Pourquoi la demande a grimpé si haut ?
L’analyste des marchés de matières premières à Otkritie Investments, Oxana Lukicheva, explique que la grande volatilité du rouble et les hauts risques d’ordre politique et économique sont à l’origine de la hausse enregistrée dans la demande pour l’or depuis février.

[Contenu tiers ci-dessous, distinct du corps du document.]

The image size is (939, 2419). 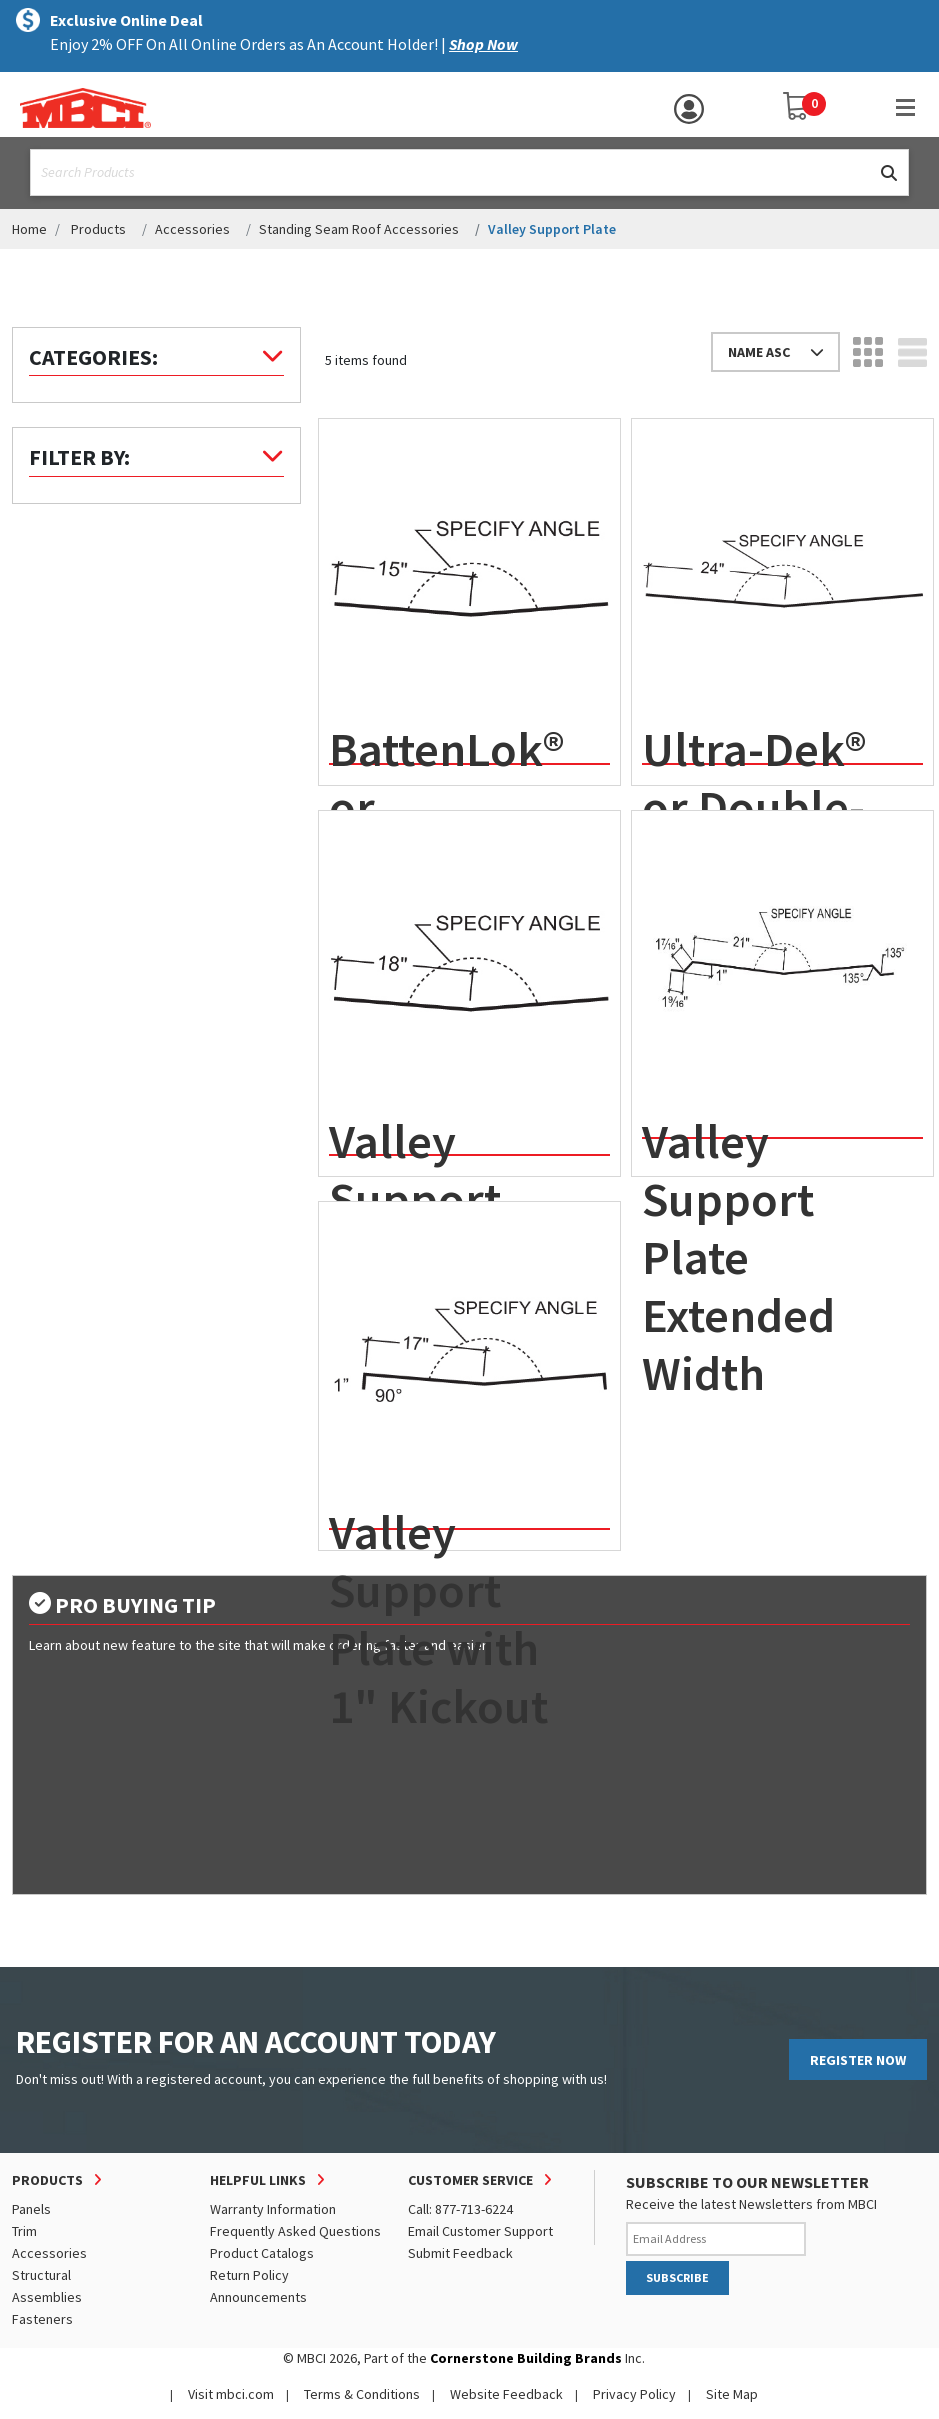 I want to click on Products, so click(x=98, y=229).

"Ces investissements (en or) peuvent être une bonne alternative à l’achat de devises. Le ministre des Finances Anton Siluanov a lui-même décrit l’or comme une alternative idéale" au dollar, avait expliqué le Premier ministre Mikhail Mishustin. Le dollar américain est instable, exposé aux risques et "ne peut être un concurrent de taille au précieux métal", a-t-il commenté.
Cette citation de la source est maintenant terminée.